Write out the entries exactly. None of the pictures should appear in the copy.

[Saved data entries]
>>>

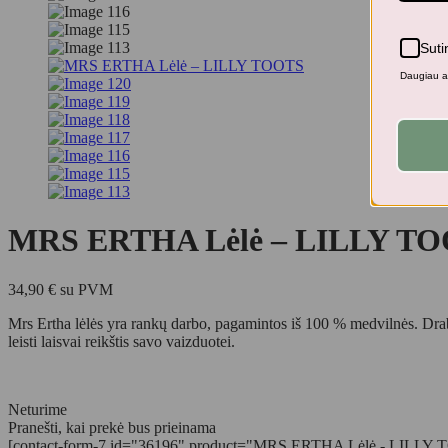
Suti
Daugiau ap
MRS ERTHA Lėlė – LILLY T
34,90
€
su PVM
Mrs Ertha lėlės yra rankų darbo, pagamintos iš 100 % medvilnės. Drabuži
leisti laisvai reikštis savo vaizduotei.
Neturime
Pranešti, kai prekė bus prieinama
[contact-form-7 id="36196" product="MRS ERTHA Lėlė - LILLY TOOTS"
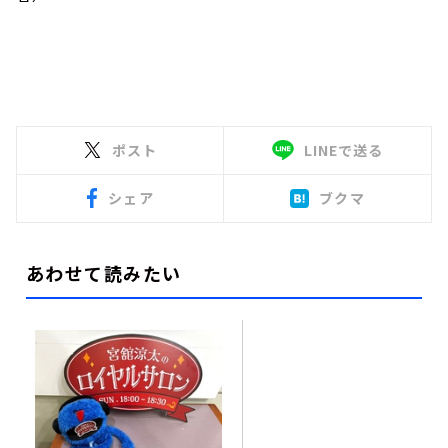
ポスト
LINEで送る
シェア
ブクマ
あわせて読みたい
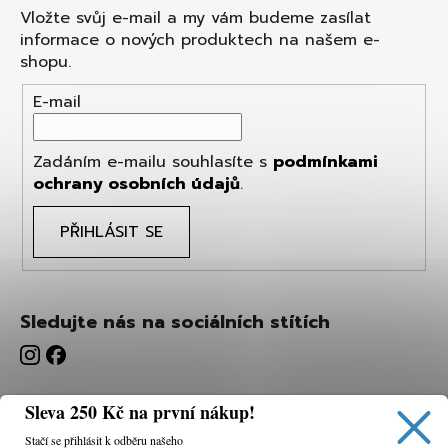
Vložte svůj e-mail a my vám budeme zasílat
informace o nových produktech na našem e-
shopu.
E-mail
Zadáním e-mailu souhlasíte s
podmínkami
ochrany osobních údajů
.
PŘIHLÁSIT SE
Sledujte nás na sociálních stítích
Sleva 250 Kč na první nákup!
Stačí se přihlásit k odběru našeho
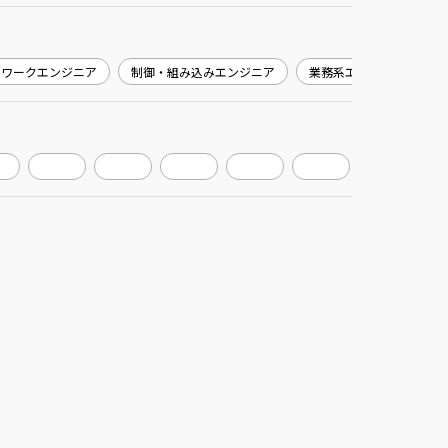
トワークエンジニア
制御・組み込みエンジニア
業務系エンジニア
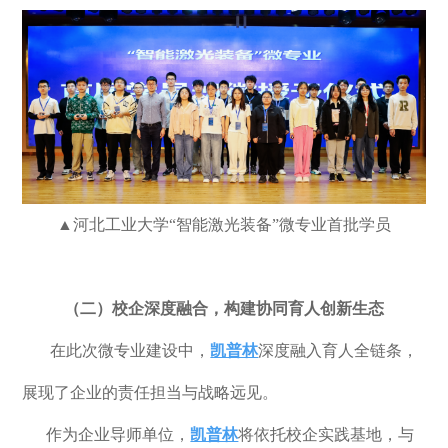
▲
河北工业大学
“智能激光装备”微专业首批学员
（
二
）
‌校企深度融合，构建协同育人创新生态
在此次微专业建设中，
凯普林
深度融入育人全链条，
展现了企业的责任担当与战略远见。‌
作为企业导师单位，
凯普林
将依托校企实践基地，与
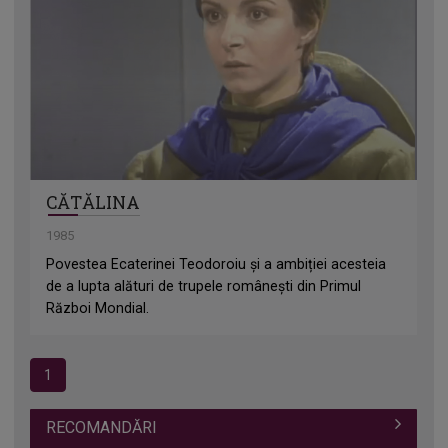
CĂTĂLINA
1985
Povestea Ecaterinei Teodoroiu și a ambiției acesteia
de a lupta alături de trupele românești din Primul
Război Mondial.
1
RECOMANDĂRI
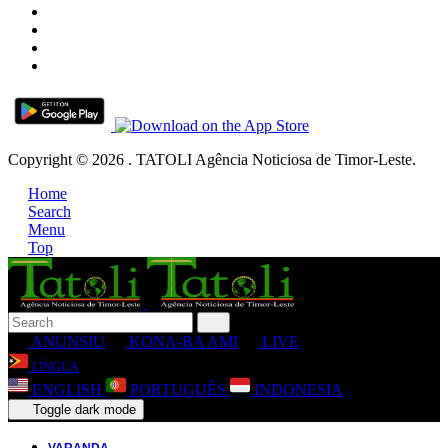
Copyright © 2026 . TATOLI Agência Noticiosa de Timor-Leste.
Home
Search
Menu
Top
ANUNSIU
KONA-BA AMI
LIVE
LÍNGUA
ENGLISH
PORTUGUÊS
INDONESIA
Toggle dark mode
VARANDA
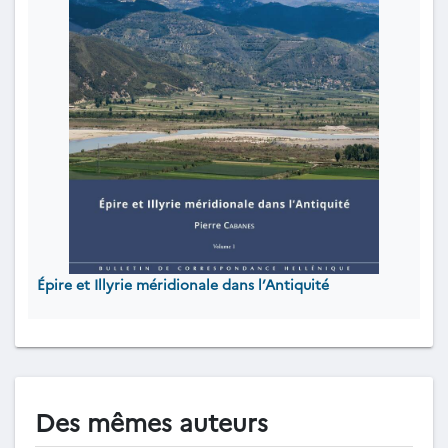
Épire et Illyrie méridionale dans l’Antiquité
Des mêmes auteurs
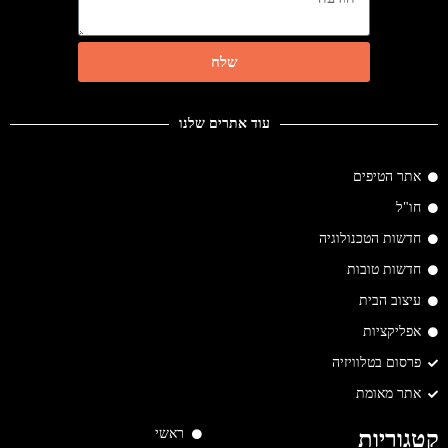
שלח
עוד אתרים שלנו
אתר הטיפים
חו"ל
חדשות הטכנולוגיה
חדשות טובות
עיצוב הבית
אפליקציות
פרסום בטלוויזיה
אתר מאומת
ראשי
קטגוריות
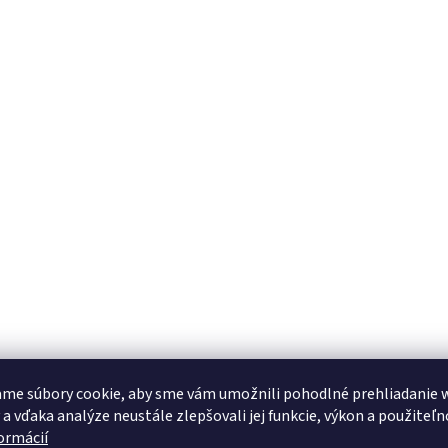
me súbory cookie, aby sme vám umožnili pohodlné prehliadanie 
 a vďaka analýze neustále zlepšovali jej funkcie, výkon a použiteľn
formácií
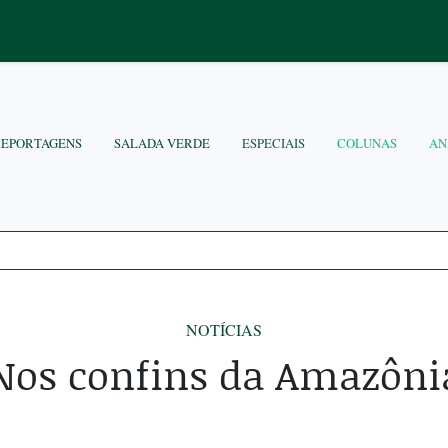
REPORTAGENS
SALADA VERDE
ESPECIAIS
COLUNAS
AN
NOTÍCIAS
Nos confins da Amazôni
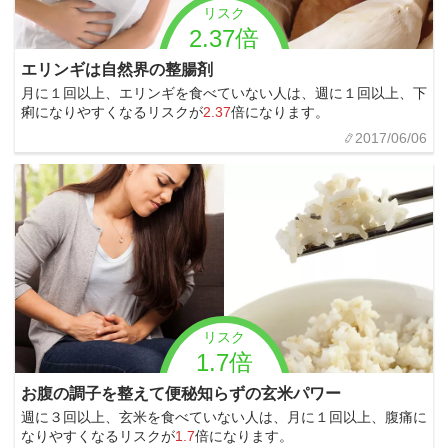
リスク
2.37倍
エリンギは自然界の整腸剤
月に１回以上、エリンギを食べていない人は、週に１回以上、下
痢になりやすくなるリスクが
2.37
倍になります。
2017/06/06
リスク
1.7倍
お腹の調子を整えて便秘知らずの玄米パワー
週に３回以上、玄米を食べていない人は、月に１回以上、腹痛に
なりやすくなるリスクが
1.7
倍になります。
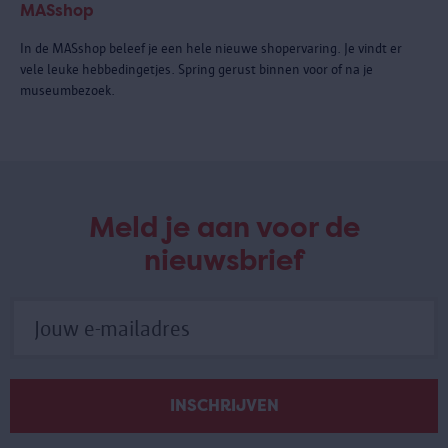
MASshop
In de MASshop beleef je een hele nieuwe shopervaring. Je vindt er
vele leuke hebbedingetjes. Spring gerust binnen voor of na je
museumbezoek.
Meld je aan voor de
nieuwsbrief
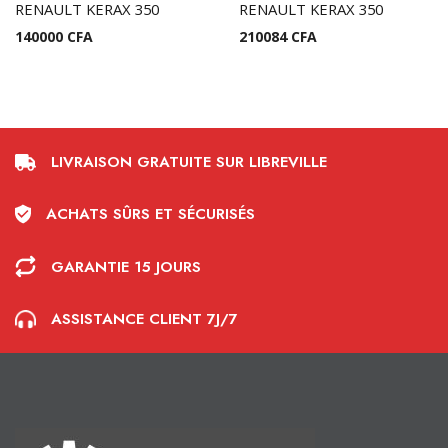
RENAULT KERAX 350
RENAULT KERAX 350
140000
CFA
210084
CFA
LIVRAISON GRATUITE SUR LIBREVILLE
ACHATS SÛRS ET SÉCURISÉS
GARANTIE 15 JOURS
ASSISTANCE CLIENT 7J/7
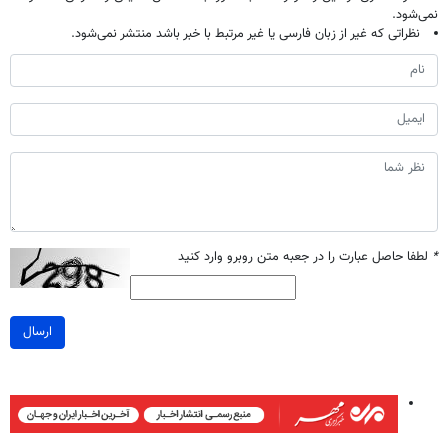
نمی‌شود.
نظراتی که غیر از زبان فارسی یا غیر مرتبط با خبر باشد منتشر نمی‌شود.
*
لطفا حاصل عبارت را در جعبه متن روبرو وارد کنید
ارسال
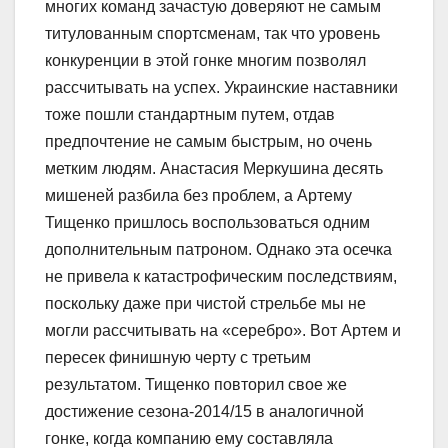
многих команд зачастую доверяют не самым
титулованным спортсменам, так что уровень
конкуренции в этой гонке многим позволял
рассчитывать на успех. Украинские наставники
тоже пошли стандартным путем, отдав
предпочтение не самым быстрым, но очень
метким людям. Анастасия Меркушина десять
мишеней разбила без проблем, а Артему
Тищенко пришлось воспользоваться одним
дополнительным патроном. Однако эта осечка
не привела к катастрофическим последствиям,
поскольку даже при чистой стрельбе мы не
могли рассчитывать на «серебро». Вот Артем и
пересек финишную черту с третьим
результатом. Тищенко повторил свое же
достижение сезона-2014/15 в аналогичной
гонке, когда компанию ему составляла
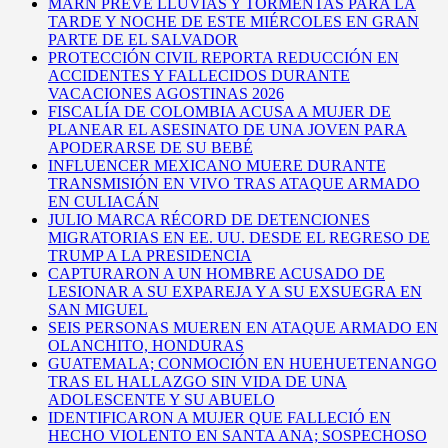
MARN PREVÉ LLUVIAS Y TORMENTAS PARA LA
TARDE Y NOCHE DE ESTE MIÉRCOLES EN GRAN
PARTE DE EL SALVADOR
PROTECCIÓN CIVIL REPORTA REDUCCIÓN EN
ACCIDENTES Y FALLECIDOS DURANTE
VACACIONES AGOSTINAS 2026
FISCALÍA DE COLOMBIA ACUSA A MUJER DE
PLANEAR EL ASESINATO DE UNA JOVEN PARA
APODERARSE DE SU BEBÉ
INFLUENCER MEXICANO MUERE DURANTE
TRANSMISIÓN EN VIVO TRAS ATAQUE ARMADO
EN CULIACÁN
JULIO MARCA RÉCORD DE DETENCIONES
MIGRATORIAS EN EE. UU. DESDE EL REGRESO DE
TRUMP A LA PRESIDENCIA
CAPTURARON A UN HOMBRE ACUSADO DE
LESIONAR A SU EXPAREJA Y A SU EXSUEGRA EN
SAN MIGUEL
SEIS PERSONAS MUEREN EN ATAQUE ARMADO EN
OLANCHITO, HONDURAS
GUATEMALA; CONMOCIÓN EN HUEHUETENANGO
TRAS EL HALLAZGO SIN VIDA DE UNA
ADOLESCENTE Y SU ABUELO
IDENTIFICARON A MUJER QUE FALLECIÓ EN
HECHO VIOLENTO EN SANTA ANA; SOSPECHOSO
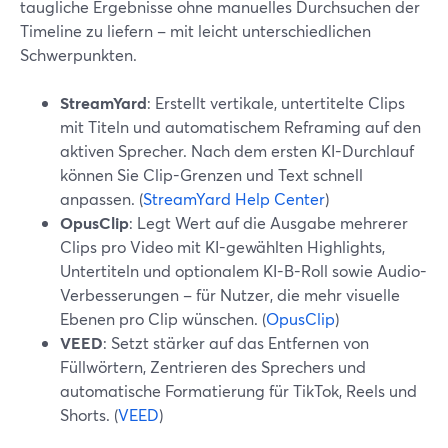
taugliche Ergebnisse ohne manuelles Durchsuchen der
Timeline zu liefern – mit leicht unterschiedlichen
Schwerpunkten.
StreamYard
: Erstellt vertikale, untertitelte Clips
mit Titeln und automatischem Reframing auf den
aktiven Sprecher. Nach dem ersten KI-Durchlauf
können Sie Clip-Grenzen und Text schnell
anpassen. (
StreamYard Help Center
)
OpusClip
: Legt Wert auf die Ausgabe mehrerer
Clips pro Video mit KI-gewählten Highlights,
Untertiteln und optionalem KI-B-Roll sowie Audio-
Verbesserungen – für Nutzer, die mehr visuelle
Ebenen pro Clip wünschen. (
OpusClip
)
VEED
: Setzt stärker auf das Entfernen von
Füllwörtern, Zentrieren des Sprechers und
automatische Formatierung für TikTok, Reels und
Shorts. (
VEED
)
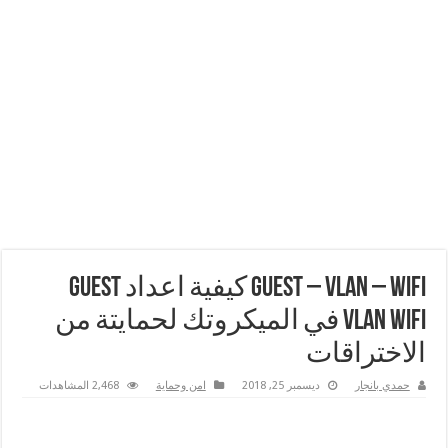
Guest – VLAN – WiFi كيفية اعداد Guest
VLAN WiFi في الميكروتك لحمايتة من
الاختراقات
حمدي بانجار
ديسمبر 25, 2018
امن وحماية
2,468 المشاهدات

<<<

**Exercise output:**
Suti
Daugiau ap
MRS ERTHA Lėlė – LILLY T
34,90
€
su PVM
Mrs Ertha lėlės yra rankų darbo, pagamintos iš 100 % medvilnės. Drabuži
leisti laisvai reikštis savo vaizduotei.
Neturime
Pranešti, kai prekė bus prieinama
[contact-form-7 id="36196" product="MRS ERTHA Lėlė - LILLY TOOTS"
ポスト
LINEで送る
シェア
ブクマ
あわせて読みたい
Vložte svůj e-mail a my vám budeme zasílat
informace o nových produktech na našem e-
shopu.
E-mail
Zadáním e-mailu souhlasíte s
podmínkami
ochrany osobních údajů
.
PŘIHLÁSIT SE
Sledujte nás na sociálních stítích
Sleva 250 Kč na první nákup!
Stačí se přihlásit k odběru našeho
トワークエンジニア
制御・組み込みエンジニア
業務系エンジニア
▲
河北工业大学
“智能激光装备”微专业首批学员
（
二
）
‌校企深度融合，构建协同育人创新生态
在此次微专业建设中，
凯普林
深度融入育人全链条，
展现了企业的责任担当与战略远见。‌
作为企业导师单位，
凯普林
将依托校企实践基地，与
CĂTĂLINA
1985
Povestea Ecaterinei Teodoroiu și a ambiției acesteia
de a lupta alături de trupele românești din Primul
Război Mondial.
1
RECOMANDĂRI
Copyright © 2026 . TATOLI Agência Noticiosa de Timor-Leste.
Home
Search
Menu
Top
ANUNSIU
KONA-BA AMI
LIVE
LÍNGUA
ENGLISH
PORTUGUÊS
INDONESIA
Toggle dark mode
VARANDA
Épire et Illyrie méridionale dans l’Antiquité
Des mêmes auteurs
שלח
עוד אתרים שלנו
אתר הטיפים
חו"ל
חדשות הטכנולוגיה
חדשות טובות
עיצוב הבית
אפליקציות
פרסום בטלוויזיה
אתר מאומת
ראשי
קטגוריות
me súbory cookie, aby sme vám umožnili pohodlné prehliadanie 
 a vďaka analýze neustále zlepšovali jej funkcie, výkon a použiteľn
formácií
REPORTAGENS
SALADA VERDE
ESPECIAIS
COLUNAS
AN
NOTÍCIAS
Nos confins da Amazôni
リスク
2.37倍
エリンギは自然界の整腸剤
月に１回以上、エリンギを食べていない人は、週に１回以上、下
痢になりやすくなるリスクが
2.37
倍になります。
2017/06/06
リスク
1.7倍
お腹の調子を整えて便秘知らずの玄米パワー
週に３回以上、玄米を食べていない人は、月に１回以上、腹痛に
なりやすくなるリスクが
1.7
倍になります。
MASshop
In de MASshop beleef je een hele nieuwe shopervaring. Je vindt er
vele leuke hebbedingetjes. Spring gerust binnen voor of na je
museumbezoek.
Meld je aan voor de
nieuwsbrief
RENAULT KERAX 350
RENAULT KERAX 350
140000
CFA
210084
CFA
LIVRAISON GRATUITE SUR LIBREVILLE
ACHATS SÛRS ET SÉCURISÉS
GARANTIE 15 JOURS
ASSISTANCE CLIENT 7J/7
نمی‌شود.
نظراتی که غیر از زبان فارسی یا غیر مرتبط با خبر باشد منتشر نمی‌شود.
*
لطفا حاصل عبارت را در جعبه متن روبرو وارد کنید
ارسال
многих команд зачастую доверяют не самым
титулованным спортсменам, так что уровень
конкуренции в этой гонке многим позволял
рассчитывать на успех. Украинские наставники
тоже пошли стандартным путем, отдав
предпочтение не самым быстрым, но очень
метким людям. Анастасия Меркушина десять
мишеней разбила без проблем, а Артему
Тищенко пришлось воспользоваться одним
дополнительным патроном. Однако эта осечка
не привела к катастрофическим последствиям,
поскольку даже при чистой стрельбе мы не
могли рассчитывать на «серебро». Вот Артем и
пересек финишную черту с третьим
результатом. Тищенко повторил свое же
достижение сезона-2014/15 в аналогичной
гонке, когда компанию ему составляла
MARN PREVÉ LLUVIAS Y TORMENTAS PARA LA
TARDE Y NOCHE DE ESTE MIÉRCOLES EN GRAN
PARTE DE EL SALVADOR
PROTECCIÓN CIVIL REPORTA REDUCCIÓN EN
ACCIDENTES Y FALLECIDOS DURANTE
VACACIONES AGOSTINAS 2026
FISCALÍA DE COLOMBIA ACUSA A MUJER DE
PLANEAR EL ASESINATO DE UNA JOVEN PARA
APODERARSE DE SU BEBÉ
INFLUENCER MEXICANO MUERE DURANTE
TRANSMISIÓN EN VIVO TRAS ATAQUE ARMADO
EN CULIACÁN
JULIO MARCA RÉCORD DE DETENCIONES
MIGRATORIAS EN EE. UU. DESDE EL REGRESO DE
TRUMP A LA PRESIDENCIA
CAPTURARON A UN HOMBRE ACUSADO DE
LESIONAR A SU EXPAREJA Y A SU EXSUEGRA EN
SAN MIGUEL
SEIS PERSONAS MUEREN EN ATAQUE ARMADO EN
OLANCHITO, HONDURAS
GUATEMALA; CONMOCIÓN EN HUEHUETENANGO
TRAS EL HALLAZGO SIN VIDA DE UNA
ADOLESCENTE Y SU ABUELO
IDENTIFICARON A MUJER QUE FALLECIÓ EN
HECHO VIOLENTO EN SANTA ANA; SOSPECHOSO
taugliche Ergebnisse ohne manuelles Durchsuchen der
Timeline zu liefern – mit leicht unterschiedlichen
Schwerpunkten.
StreamYard
: Erstellt vertikale, untertitelte Clips
mit Titeln und automatischem Reframing auf den
aktiven Sprecher. Nach dem ersten KI-Durchlauf
können Sie Clip-Grenzen und Text schnell
anpassen. (
StreamYard Help Center
)
OpusClip
: Legt Wert auf die Ausgabe mehrerer
Clips pro Video mit KI-gewählten Highlights,
Untertiteln und optionalem KI-B-Roll sowie Audio-
Verbesserungen – für Nutzer, die mehr visuelle
Ebenen pro Clip wünschen. (
OpusClip
)
VEED
: Setzt stärker auf das Entfernen von
Füllwörtern, Zentrieren des Sprechers und
automatische Formatierung für TikTok, Reels und
Shorts. (
VEED
)
Guest – VLAN – WiFi كيفية اعداد Guest
VLAN WiFi في الميكروتك لحمايتة من
الاختراقات
حمدي بانجار
ديسمبر 25, 2018
امن وحماية
2,468 المشاهدات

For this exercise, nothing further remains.